LOST: Fighting for a Rescue and Recovery?



So the wife and I have become addicted to LOST - just in time for the final season, which airs in a week. We're done with seasons 1 and 2 and expect to put a strong dent in season 3 this weekend.

Not dissimilar from the show and its warped themes of survival, good/evil, and fighting for rescues and recovery is the stock market these days. It's a stretch but follow me here. The markets were shipwrecked and in disarray in late 2008. Then in March 2009, the government provided much need stability to the chaos and the markets began to breathe easy again - like the LOST survivors who settled into somewhat comfortable digs after adjusting to their new apparent fate. However, just like some of them became too comfortable with their primitive luxuries and seemed content to live without fighting for rescue -- the markets have been on a hiatus -- living off the stimulitive measures of the government and riding positive earnings report and economic data report after another to continued new market value levels.

However in the past month we've seen continued positive earnings (albeit some tough revenue reports) as well as positive economic data (5.7% GDP for 4th quarter 2009 today!) and yet the market has corrected about 7% from its recent highs of 1150. What's happening?
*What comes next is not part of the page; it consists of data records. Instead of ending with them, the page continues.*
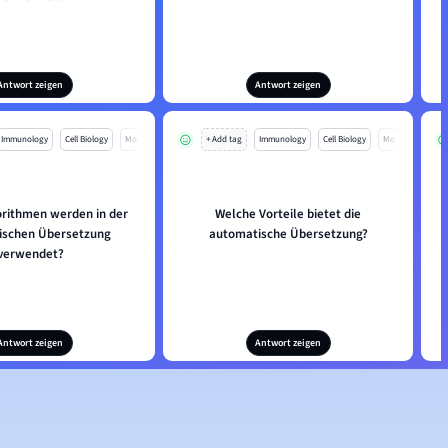
Antwort zeigen
Antwort zeigen
Immunology
Cell Biology
Mo
+ Add tag
Immunology
Cell Biology
Mo
rithmen werden in der
Welche Vorteile bietet die
ischen Übersetzung
automatische Übersetzung?
verwendet?
Antwort zeigen
Antwort zeigen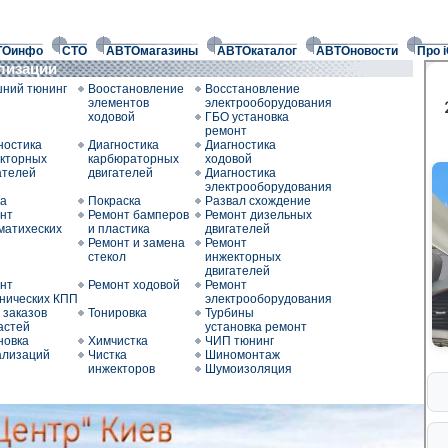
ТОинфо
СТО
АВТОмагазины
АВТОкаталог
АВТОновости
Про 
ализации
ний тюнинг
Воостановление
Восстановление
элементов
электрооборудования
ходовой
ГБО установка
ремонт
ностика
Диагностика
Диагностика
кторных
карбюраторных
ходовой
ателей
двигателей
Диагностика
электрооборудования
а
Покраска
Развал схождение
нт
Ремонт бамперов
Ремонт дизельных
матихеских
и пластика
двигателей
Ремонт и замена
Ремонт
стекол
инжекторных
двигателей
нт
Ремонт ходовой
Ремонт
нических КПП
электрооборудования
 заказов
Тонировка
Турбины
астей
установка ремонт
новка
Химчистка
ЧИП тюнинг
ализаций
Чистка
Шиномонтаж
инжекторов
Шумоизоляция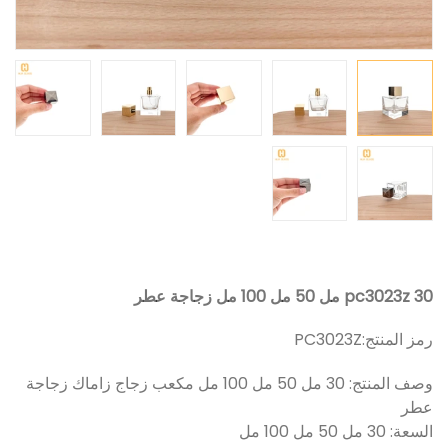
pc3023z 30 مل 50 مل 100 مل زجاجة عطر
رمز المنتج:
PC3023Z
وصف المنتج: 30 مل 50 مل 100 مل مكعب زجاج زاماك زجاجة
عطر
السعة: 30 مل 50 مل 100 مل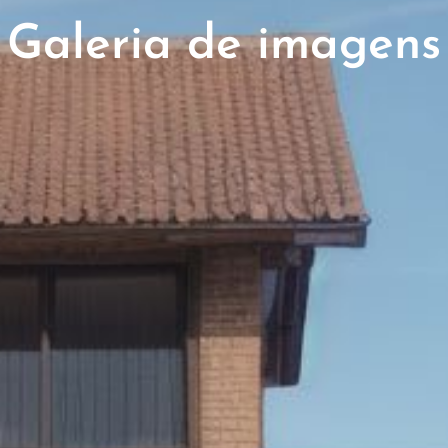
Galeria de imagens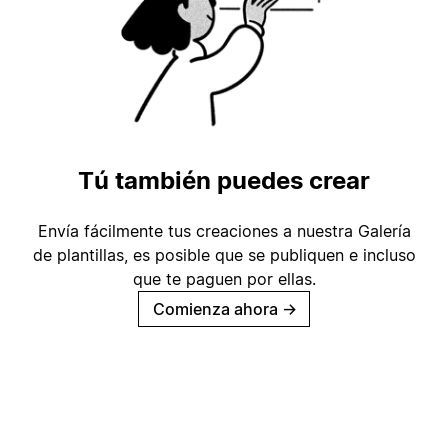
Tú también puedes crear
Envía fácilmente tus creaciones a nuestra Galería
de plantillas, es posible que se publiquen e incluso
que te paguen por ellas.
Comienza ahora
→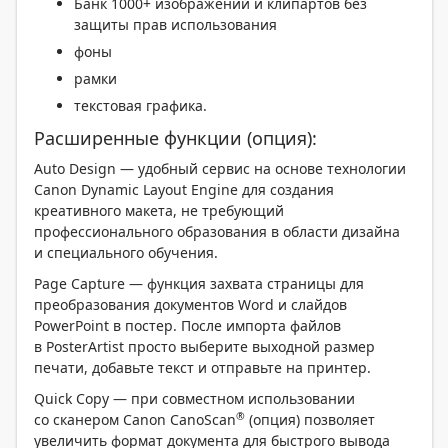
Банк 1000+ изображений и клипартов без
защиты прав использования
фоны
рамки
текстовая графика.
Расширенные функции (опция):
Auto Design — удобный сервис на основе технологии
Canon Dynamic Layout Engine для создания
креативного макета, не требующий
профессионального образования в области дизайна
и специального обучения.
Page Capture — функция захвата страницы для
преобразования документов Word и слайдов
РowerPoint в постер. После импорта файлов
в PosterArtist просто выберите выходной размер
печати, добавьте текст и отправьте на принтер.
Quick Copy — при совместном использовании
®
со сканером Canon CanoScan
(опция) позволяет
увеличить формат документа для быстрого вывода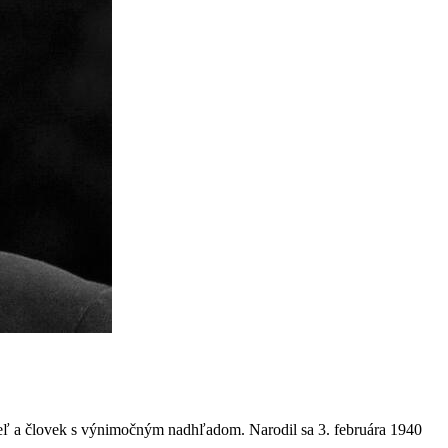
vateľ a človek s výnimočným nadhľadom. Narodil sa 3. februára 1940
I would say that the economy has been quite stable and predictable sense March. The financial system was stabilized and dependable again. Unemployment peaked. And stimulitive measures gave autos and housing a boost, if not a stabilized bottom. However, these are temporary fixes - so the market (which priced these actions in as a full recovery must now reset and adjust to the reality). I would love to see a further decline to a level of 975 or 1015 on the S&P and then a very steady, almost flatline growth in the market in the next 6 months. I think that would accurately reflect reality. But there are traders and markets are more fickle, so while we may END at that point, the path there wont be quite so honest.

The reason I believe that such a result would be an honest assessment of the economy is because the economy isn't ready to have a full handoff from government stimulus (which provided 5.7% GDP) to the private sector. The private sector can support a 1% or 2% GDP level of growth, but not 5.7%! And that's what the market has to adjust to reflect.

Some interesting thoughts that could affect the market -- if the yuan is revalued by China and US exports shoot through the roof. This would be a huge boost to the economy (and thus markets). On the negative side, we're going to have the government crutches removed during the 2Q of 2010 and the 2nd half of 2010 will rely almost solely on private growth. This is tough - at the end of march we lose the $1.25 TRILLION mortgage purchases by the government (rates may increase by 1% as a result). Also, while the Pres. has a jobs initiative and more government spending to help - he can't permanent create longterm growth and jobs. That simply takes time and a private sector infrastructure to support real job growht. It will come but not quickly. Plus, more government spending only continues to threaten our debt security and result in more taxation down the road.

The government is largely out of bullets, the economy will take time to heal PROPERLY, and the markets must adjust to reflect that.

Oh, and don't forget, some countries actually have a risk of going bankrupt - like Greece and Portugal. The result would be destabilization of finances and markets -- THIS WOULD BE BAD. Think of the effect that the destabilized nature of late 2008 had and its consequences.